Awesome
LASST(Language-guided Semantic Style Transfer of 3D Indoor Scenes)
Accepted by ACM Multimedia PIES-ME 2022. Paper Created by Bu Jin, Beiwen Tian, Hao Zhao and Guyue Zhou from Institute for AI Industry Research(AIR), Tsinghua University.
Introduction
3D content creation and editing is a long-existing multimedia demand. With the surge of metaverse, tech giants and consumers are now looking forward to a high-quality virtual world that people can live in and interactive with. We study the problem of 3D indoor scene style transfer, which would promote the user experience of metaverse residents.
In this repository, we address the new problem of language-guided semantic style transfer of 3D indoor scenes.
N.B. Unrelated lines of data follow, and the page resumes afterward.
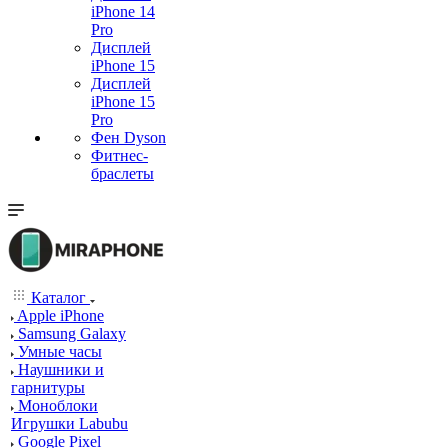
iPhone 14
Pro
Дисплей
iPhone 15
Дисплей
iPhone 15
Pro
Фен Dyson
Фитнес-
браслеты
Каталог
Apple iPhone
Samsung Galaxy
Умные часы
Наушники и
гарнитуры
Моноблоки
Игрушки Labubu
Google Pixel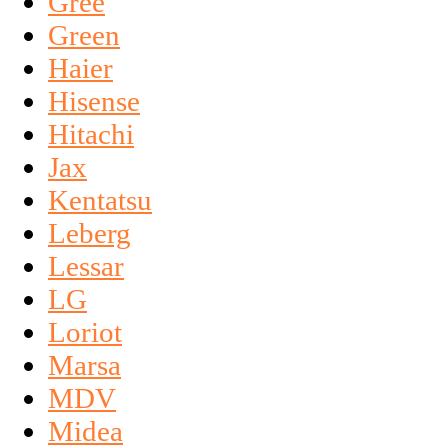
Gree
Green
Haier
Hisense
Hitachi
Jax
Kentatsu
Leberg
Lessar
LG
Loriot
Marsa
MDV
Midea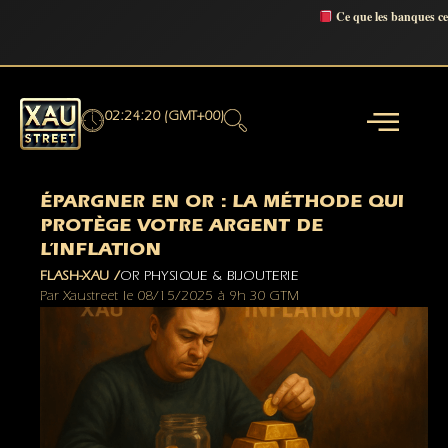
Ce que les banques c
02:24:21 (GMT+00)
ÉPARGNER EN OR : LA MÉTHODE QUI
PROTÈGE VOTRE ARGENT DE
L’INFLATION
FLASH-XAU /
OR PHYSIQUE & BIJOUTERIE
Par
Xaustreet
le
08/15/2025
à
9h 30 GTM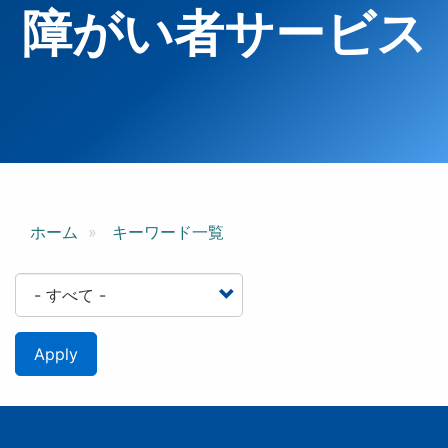
障がい者サービス
ホーム
キーワード一覧
Apply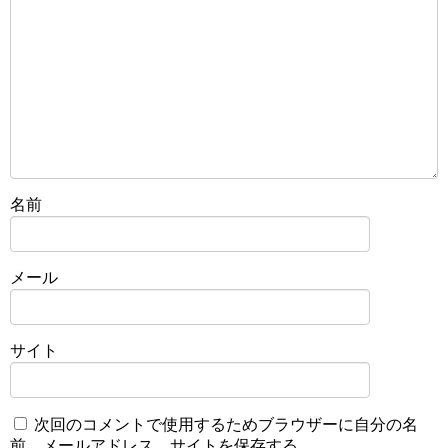
名前
メール
サイト
次回のコメントで使用するためブラウザーに自分の名
前、メールアドレス、サイトを保存する。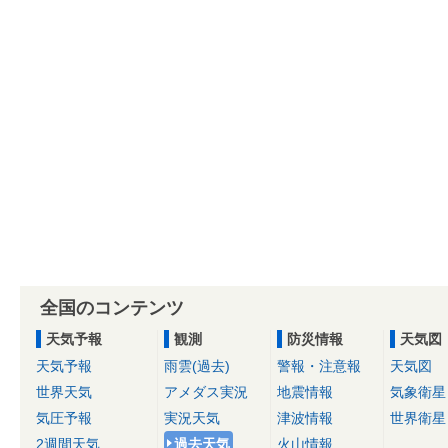
全国のコンテンツ
天気予報
観測
防災情報
天気図
天気予報
雨雲(過去)
警報・注意報
天気図
世界天気
アメダス実況
地震情報
気象衛星
気圧予報
実況天気
津波情報
世界衛星
2週間天気
過去天気
火山情報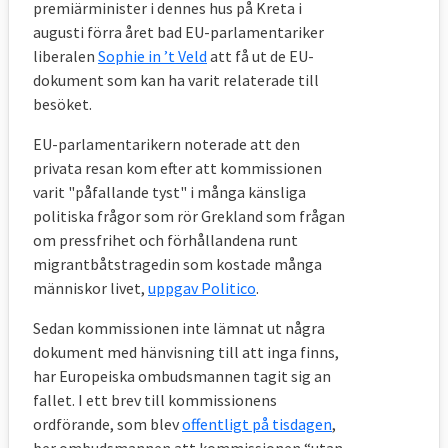
premiärminister i dennes hus på Kreta i
augusti förra året bad EU-parlamentariker
liberalen
Sophie in ’t Veld
att få ut de EU-
dokument som kan ha varit relaterade till
besöket.
EU-parlamentarikern noterade att den
privata resan kom efter att kommissionen
varit "påfallande tyst" i många känsliga
politiska frågor som rör Grekland som frågan
om pressfrihet och förhållandena runt
migrantbåtstragedin som kostade många
människor livet,
uppgav Politico
.
Sedan kommissionen inte lämnat ut några
dokument med hänvisning till att inga finns,
har Europeiska ombudsmannen tagit sig an
fallet. I ett brev till kommissionens
ordförande, som blev
offentligt på tisdagen
,
ber ombudsmannen att kommissionen “utan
The input is a 3D indoor scene mesh and several phrases that describe the target scene. Firstly, 3D vertex coordinates are mapped to RGB residues by a multi-layer perceptron. Secondly, colored 3D meshes are differentiablly rendered into 2D images, via a viewpoint sampling strategy tailored for indoor scenes. Thirdly, rendered 2D images are compared to phrases, via pre-trained vision-language models. Lastly, errors are back-propagated to the multi-layer perceptron to update vertex colors corresponding to certain semantic categories. The whole process of LASST can be seen from below. Code and models will be made publicly available.
Getting Started
Installation
conda env create --name LASST python=3.7
conda install --yes --file requirements.txt
System Requirements
- Python 3.7
- CUDA 11.0
- GPU w/ minimum 8 GB ram
Data Preparation
The dataset we used is ScanNetV2 dataset. See HERE for more details. Remember to fix the data path in src/local.py
as your own datapath.
Run examples
Run the following command for a room with wooden floor,steel refridgerator
:
sh ./scripts/go.sh
The rendered images and final outputs will be saved to results/
.
Outputs
semantic mask(input mesh, w/o semantic mask, w/ semantic mask)
text prompt: steel table
text prompt: marble floor
text prompt: wooden floor, silk sofa, wooden table
sampling(input mesh, text2mesh sampling, LASST sampling)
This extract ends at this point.